Skills gap becoming evident
There are challenges, however. Le Hetet highlighted mileage recovery as one area that is changing. GIPA saw a big decrease in miles covered during the height of the COVID-19 pandemic, as people worked from home and limited their commuting and travel.
As Quentin Le Hetet commented, the average mileage covered has recovered significantly, although not back to 2019 levels as more people work flexibly and limit travel due to fuel costs. Still, it is great news for the industry, as this means more wear and tear on vehicles that will need repairing.
A bigger challenge that is starting to show through to the aftermarket is a skills shortage. There is almost a lack of interest in the sector, which in itself is not very diverse. Le Hetet highlighted the struggle by revealing the results of a recent GIPA survey.
“We conducted research with workshops in September of this year , and 51% said that their key challenge right now is finding qualified staff. Further information from the ONS stated that 56% of automotive businesses are struggling to fill vacancies, with minimal applications.”
It is not just the automotive industry that is suffering, but many other industries are struggling to find key staff, which means many will be working against each other to gain and train key staff. As Le Hetet stated, it is an issue that will require a long-term imitative to solve, making the market more attractive to school leavers and students.
Parts and electrification
Another challenge, according to Quentin Le Hetet, is the problem around parts supplies. GIPA has been tracking this issue since the beginning of 2021, and in Q1 of that year, over 50% of independent garages, and 65% of dealers, stated they have parts supply issues.
“Franchised dealers have been over 60% of complaints every quarter since then,” Le Hetet commented. “For the independent aftermarket this is an opportunity, as they have the ability to get parts better, according to the survey. Therefore, supplying parts into the independent sector will be more important than ever, and for suppliers, a need to create business relationships.”

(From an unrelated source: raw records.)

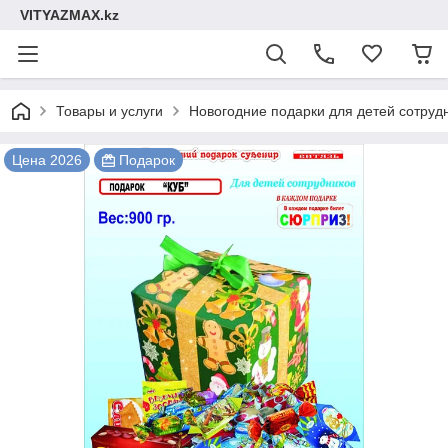
VITYAZMAX.kz
Товары и услуги
Новогодние подарки для детей сотруд
Цена 2026
Подарок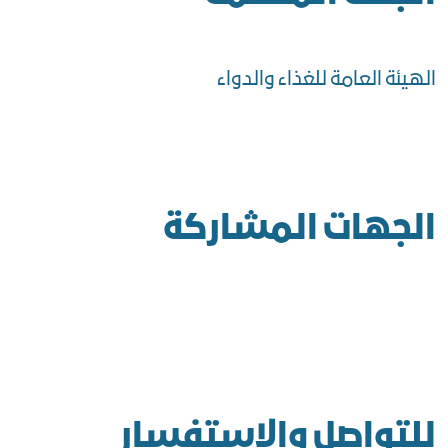
الهيئة العامة للغذاء والدواء
الجهات المشاركة
للتواصل والاستفسار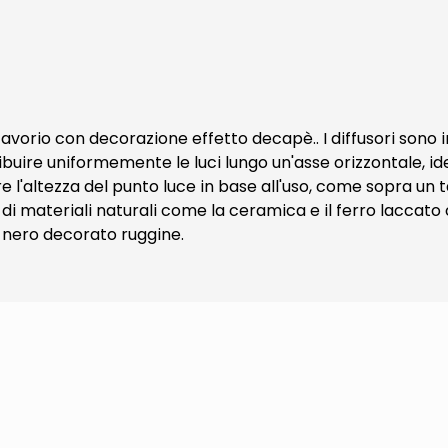
to avorio con decorazione effetto decapè.. I diffusori son
buire uniformemente le luci lungo un'asse orizzontale, id
e l'altezza del punto luce in base all'uso, come sopra un 
l'uso di materiali naturali come la ceramica e il ferro lacc
n nero decorato ruggine.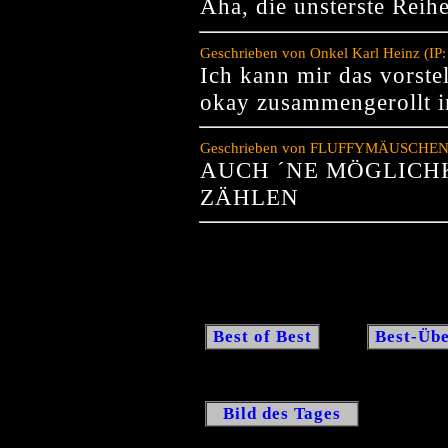
Aha, die unsterste Reih
Geschrieben von Onkel Karl Heinz (IP
Ich kann mir das vorstel
okay zusammengerollt i
Geschrieben von FLUFFYMÄUSCHEN (IP
AUCH ´NE MÖGLICHK
ZÄHLEN
Best of Best
Best-Übe
Bild des Tages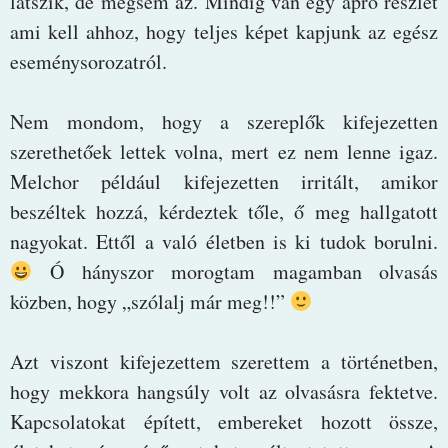
látszik, de mégsem az. Mindig van egy apró részlet
ami kell ahhoz, hogy teljes képet kapjunk az egész
eseménysorozatról.
Nem mondom, hogy a szereplők kifejezetten
szerethetőek lettek volna, mert ez nem lenne igaz.
Melchor például kifejezetten irritált, amikor
beszéltek hozzá, kérdeztek tőle, ő meg hallgatott
nagyokat. Ettől a való életben is ki tudok borulni.
Ó hányszor morogtam magamban olvasás
közben, hogy „szólalj már meg!!”
Azt viszont kifejezettem szerettem a történetben,
hogy mekkora hangsúly volt az olvasásra fektetve.
Kapcsolatokat épített, embereket hozott össze,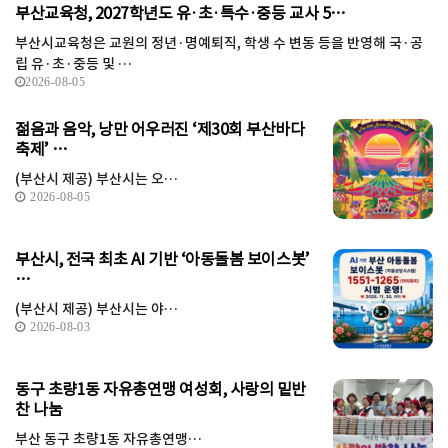
부산교육청, 2027학년도 유·초·특수·중등 교사 5…
부산시교육청은 교원의 정년·명예퇴직, 학생 수 변동 등을 반영해 국·공
립 유·초·중등 및 …
2026-08-05
젊음과 음악, 낭만 어우러진 ‘제30회 부산바다
축제’ …
(부산시 제공) 부산시는 오…
2026-08-05
부산시, 전국 최초 AI 기반 ‘아동돌봄 보이스봇’
…
(부산시 제공) 부산시는 야…
2026-08-03
동구 초량1동 자유총연맹 여성회, 사랑의 밑반
찬 나눔
부산 동구 초량1동 자유총연맹…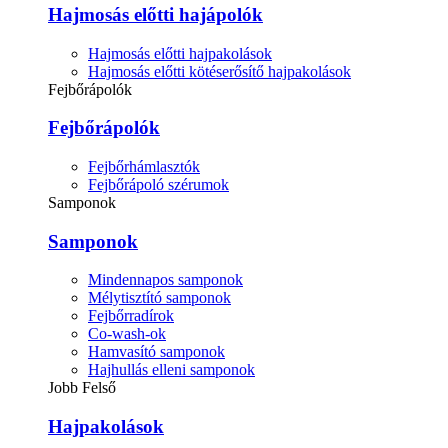
Hajmosás előtti hajápolók
Hajmosás előtti hajpakolások
Hajmosás előtti kötéserősítő hajpakolások
Fejbőrápolók
Fejbőrápolók
Fejbőrhámlasztók
Fejbőrápoló szérumok
Samponok
Samponok
Mindennapos samponok
Mélytisztító samponok
Fejbőrradírok
Co-wash-ok
Hamvasító samponok
Hajhullás elleni samponok
Jobb Felső
Hajpakolások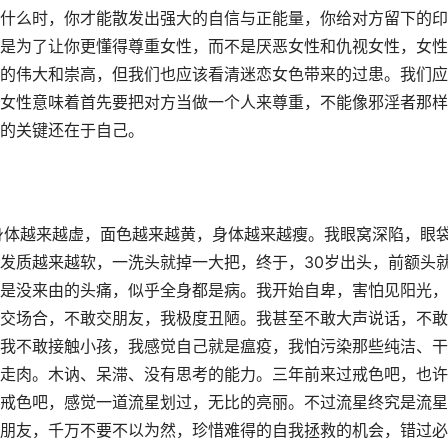
什么时，你才能散发出强大的自信与正能量，你给对方留下的印
是为了让你更懂得尊重女性，而不是厌恶女性和仇视女性，女性
的伟大和崇高，但我们也应该看清迷恋女色带来的过患。我们应
女性意味着首先要把对方当做一个人来尊重，不能像邪淫者那样
的关键还在于自己。
的身体越来越虚，面色越来越黄，身体越来越瘦。我眼窝深陷，眼
发质越来越软，一洗头就掉一大把，终于，30岁出头，前额头
是没来由的头痛，似乎全身都是病。我开始自卑，害怕见阳光，
交场合，不敢交朋友，我极度丑陋。我甚至不敢大声说话，不敢
我不敢接触小孩，我感觉自己就是瘟疫，我怕污染那些纯洁、干
走肉。木讷、呆滞、没有思考的能力。三年前来过戒色吧，也许
戒色吧，感觉一道流星划过，无比的亮丽。不过流星终究是流星
朋友，千万不要不以为然，珍惜难得的自我拯救的机会，错过必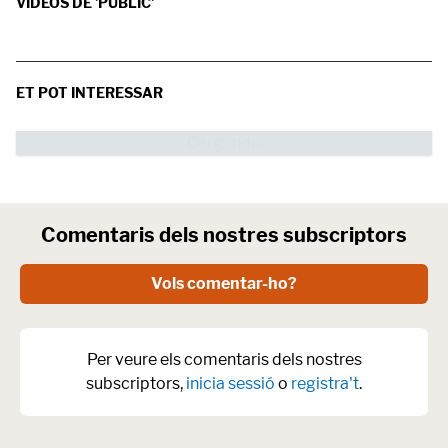
VÍDEOS DE 'PÚBLIC'
ET POT INTERESSAR
Comentaris dels nostres subscriptors
Vols comentar-ho?
Per veure els comentaris dels nostres
subscriptors,
inicia sessió
o
registra't
.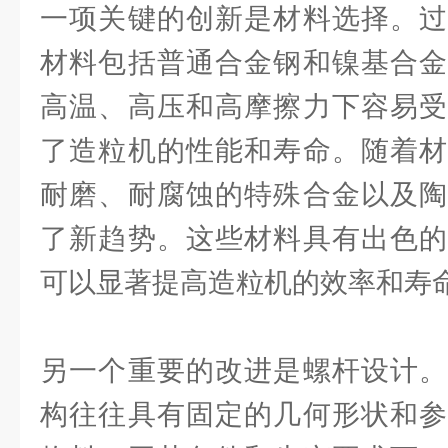
一项关键的创新是材料选择。过
材料包括普通合金钢和镍基合金
高温、高压和高摩擦力下容易受
了造粒机的性能和寿命。随着材
耐磨、耐腐蚀的特殊合金以及陶
了新趋势。这些材料具有出色的
可以显著提高造粒机的效率和寿
另一个重要的改进是螺杆设计。
构往往具有固定的几何形状和参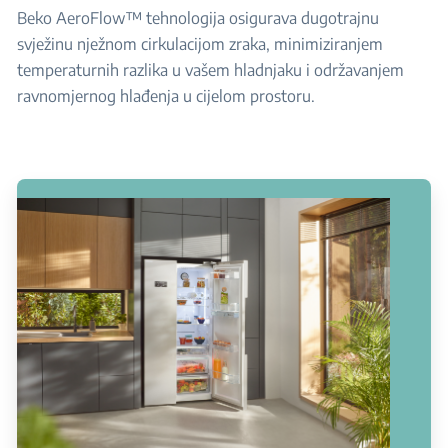
Beko AeroFlow™ tehnologija osigurava dugotrajnu
svježinu nježnom cirkulacijom zraka, minimiziranjem
temperaturnih razlika u vašem hladnjaku i održavanjem
ravnomjernog hlađenja u cijelom prostoru.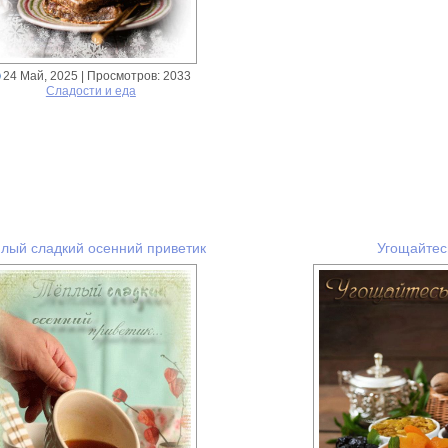
24 Май, 2025
| Просмотров: 2033
Сладости и еда
лый сладкий осенний приветик
Угощайтесь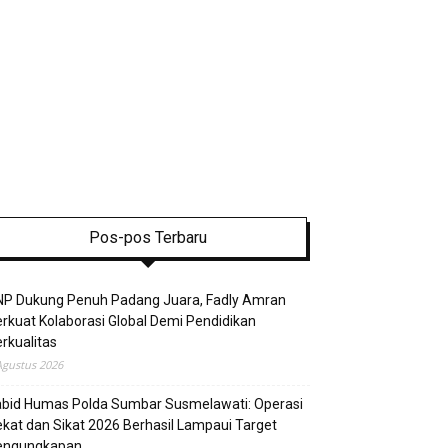
Pos-pos Terbaru
NP Dukung Penuh Padang Juara, Fadly Amran
rkuat Kolaborasi Global Demi Pendidikan
rkualitas
Agustus 2026
abid Humas Polda Sumbar Susmelawati: Operasi
kat dan Sikat 2026 Berhasil Lampaui Target
engungkapan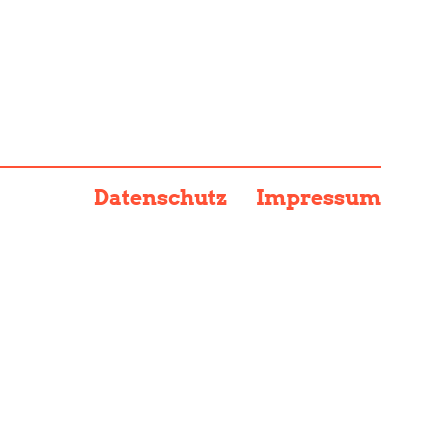
Datenschutz
Impressum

The biggest challenge is that of electrification. According to GIPA, 57% of electric vehicle drivers stated they have changed the workshop they use since they bought their vehicle, and 80% of workshop entries of these vehicles are going to franchised dealers.
“There is a demand that is building up as registrations of battery-electric vehicles increases,” added Le Hetet. “Currently, 15% of registrations are battery-electric, and we believe that by the beginning of 2026, 7% of all cars, not just registrations, will be powered by batteries, growing to 27% by the beginning of 2030.”

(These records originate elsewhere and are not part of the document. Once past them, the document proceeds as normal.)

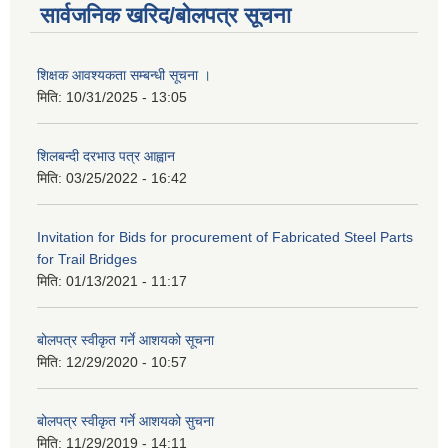
सार्वजनिक खरिद/बोलपत्र सूचना
शिक्षक आवश्यकता सम्बन्धी सूचना ।
मिति:
10/31/2025 - 13:05
शिलबन्दी दरभाउ पत्र आह्वान
मिति:
03/25/2022 - 16:42
Invitation for Bids for procurement of Fabricated Steel Parts
for Trail Bridges
मिति:
01/13/2021 - 11:17
बोलपत्र स्वीकृत गर्ने आशयको सूचना
मिति:
12/29/2020 - 10:57
बोलपत्र स्वीकृत गर्ने आशयको सुचना
मिति:
11/29/2019 - 14:11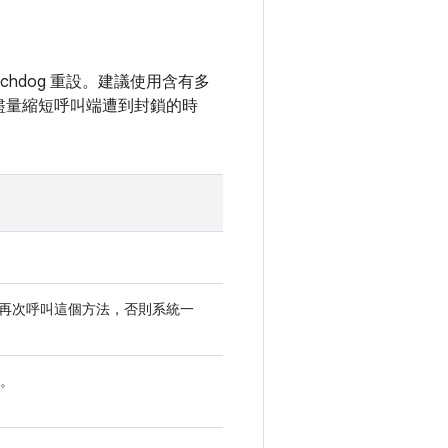
hdog 重設。建議使用含有多
，盡量縮短呼叫端遭到封鎖的時
非再次呼叫這個方法，否則系統一
。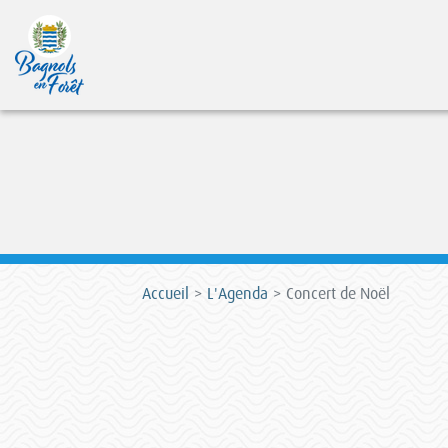
Accueil
L'Agenda
Concert de Noël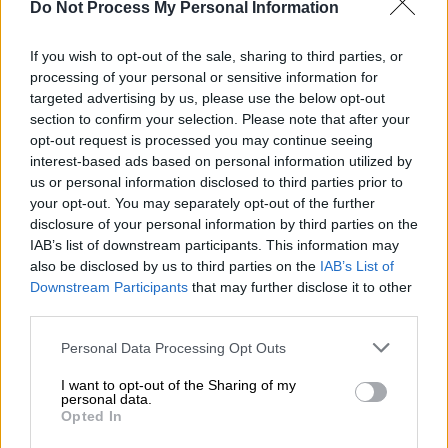
Do Not Process My Personal Information
If you wish to opt-out of the sale, sharing to third parties, or
processing of your personal or sensitive information for
targeted advertising by us, please use the below opt-out
section to confirm your selection. Please note that after your
opt-out request is processed you may continue seeing
interest-based ads based on personal information utilized by
us or personal information disclosed to third parties prior to
your opt-out. You may separately opt-out of the further
disclosure of your personal information by third parties on the
IAB’s list of downstream participants. This information may
also be disclosed by us to third parties on the
IAB’s List of
Downstream Participants
that may further disclose it to other
Πολιτική
|
08.10.2024 19:36
third parties.
Πότε θα γίνει η τηλεοπτική
Please note that this website/app uses one or more Google
Personal Data Processing Opt Outs
«αναμέτρηση» Ανδρουλάκη και Δούκα -
services and may gather and store information including but
Πώς θα επηρεάσει το ντιμπέιτ το
not limited to your visit or usage behaviour. You may click to
I want to opt-out of the Sharing of my
personal data.
αποτέλεσμα των εκλογών
grant or deny consent to Google and its third-party tags to
Opted In
use your data for below specified purposes in below Google
Σε πολύ καλό κλίμα η συνάντηση των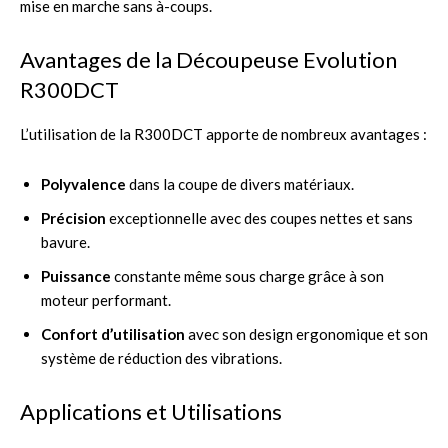
mise en marche sans à-coups.
Avantages de la Découpeuse Evolution
R300DCT
L’utilisation de la R300DCT apporte de nombreux avantages :
Polyvalence
dans la coupe de divers matériaux.
Précision
exceptionnelle avec des coupes nettes et sans
bavure.
Puissance
constante même sous charge grâce à son
moteur performant.
Confort d’utilisation
avec son design ergonomique et son
système de réduction des vibrations.
Applications et Utilisations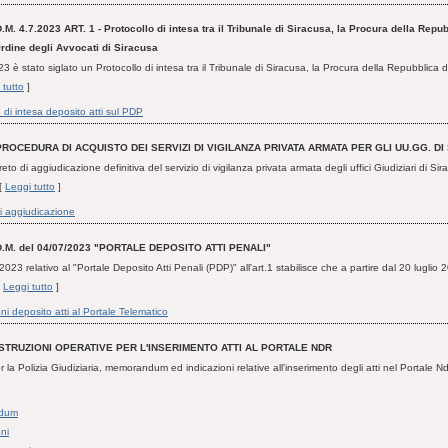
.M. 4.7.2023 ART. 1 - Protocollo di intesa tra il Tribunale di Siracusa, la Procura della Repub
Ordine degli Avvocati di Siracusa
 è stato siglato un Protocollo di intesa tra il Tribunale di Siracusa, la Procura della Repubblica d
 tutto
]
 di intesa deposito atti sul PDP
PROCEDURA DI ACQUISTO DEI SERVIZI DI VIGILANZA PRIVATA ARMATA PER GLI UU.GG. DI
reto di aggiudicazione definitiva del servizio di vigilanza privata armata degli uffici Giudiziari di Sir
 [
Leggi tutto
]
i aggiudicazione
D.M. del 04/07/2023 "PORTALE DEPOSITO ATTI PENALI"
2023 relativo al "Portale Deposito Atti Penali (PDP)" all'art.1 stabilisce che a partire dal 20 luglio 2
[
Leggi tutto
]
ni deposito atti al Portale Telematico
ISTRUZIONI OPERATIVE PER L'INSERIMENTO ATTI AL PORTALE NDR
 la Polizia Giudiziaria, memorandum ed indicazioni relative all'inserimento degli atti nel Portale Nd
dum
ni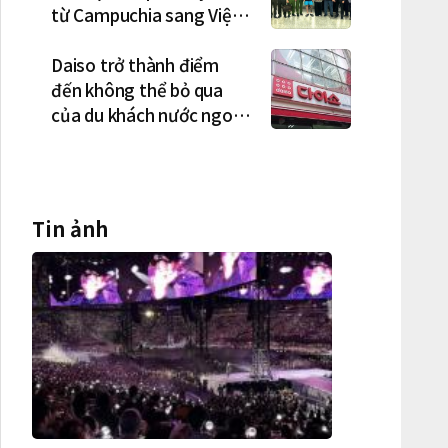
từ Campuchia sang Việt
Nam lần lượt sa lưới
Daiso trở thành điểm
đến không thể bỏ qua
của du khách nước ngoài
tại Hàn Quốc
Tin ảnh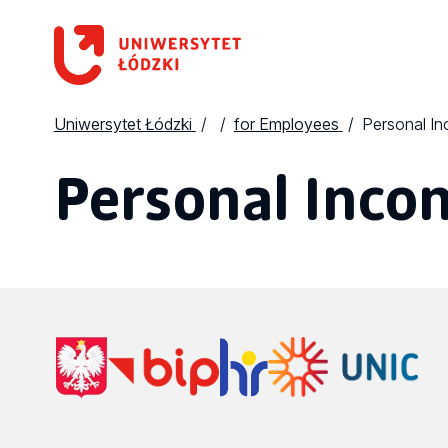
Uniwersytet Łódzki
for Employees
Personal I
Personal Inco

Customers stated that the reason they changed workshops was because they wanted to use a specialised EV garage, that had the knowledge and tools to work on their vehicles.

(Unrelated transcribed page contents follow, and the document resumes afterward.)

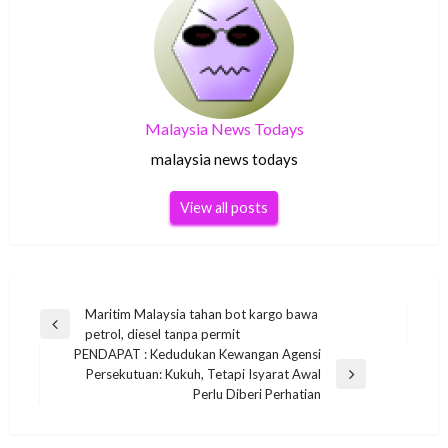
Malaysia News Todays
malaysia news todays
View all posts
Post
Maritim Malaysia tahan bot kargo bawa
Previous
petrol, diesel tanpa permit
navigation
Post
PENDAPAT : Kedudukan Kewangan Agensi
Persekutuan: Kukuh, Tetapi Isyarat Awal
Next
Perlu Diberi Perhatian
Post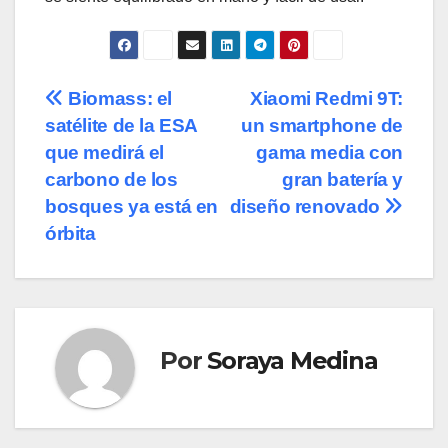
Navegación
Biomass: el
Xiaomi Redmi 9T:
satélite de la ESA
un smartphone de
de
que medirá el
gama media con
entradas
carbono de los
gran batería y
bosques ya está en
diseño renovado
órbita
Por
Soraya Medina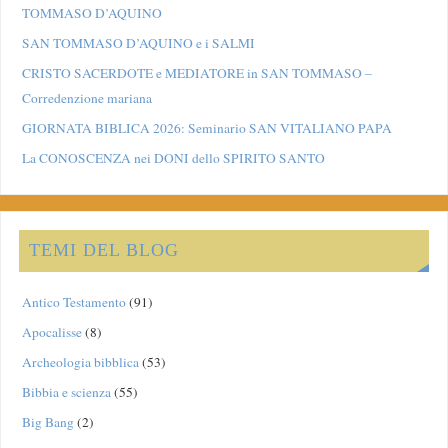
TOMMASO D’AQUINO
SAN TOMMASO D’AQUINO e i SALMI
CRISTO SACERDOTE e MEDIATORE in SAN TOMMASO –
Corredenzione mariana
GIORNATA BIBLICA 2026: Seminario SAN VITALIANO PAPA
La CONOSCENZA nei DONI dello SPIRITO SANTO
TEMI DEL BLOG
Antico Testamento
(91)
Apocalisse
(8)
Archeologia bibblica
(53)
Bibbia e scienza
(55)
Big Bang
(2)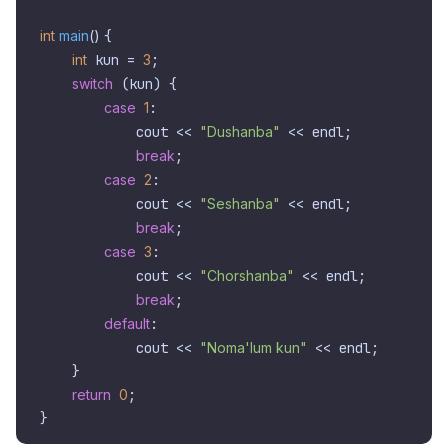
int
main
()
{

int
 kun = 
3
;

switch
 (kun) {

case
1
:

            cout << 
"Dushanba"
 << endl;

break
;

case
2
:

            cout << 
"Seshanba"
 << endl;

break
;

case
3
:

            cout << 
"Chorshanba"
 << endl;

break
;

default
:

            cout << 
"Noma'lum kun"
 << endl;

    }

return
0
;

Therefore, there is a real need for the automotive aftermarket to ensure it is ready to deal with the growth in electric vehicles, through training of technicians to the development of parts.
Overall, the aftermarket has challenges ahead, but many of these challenges can create opportunities, as long as garage owners, technicians, and parts suppliers, begin to look to the future of the automotive industry as a whole.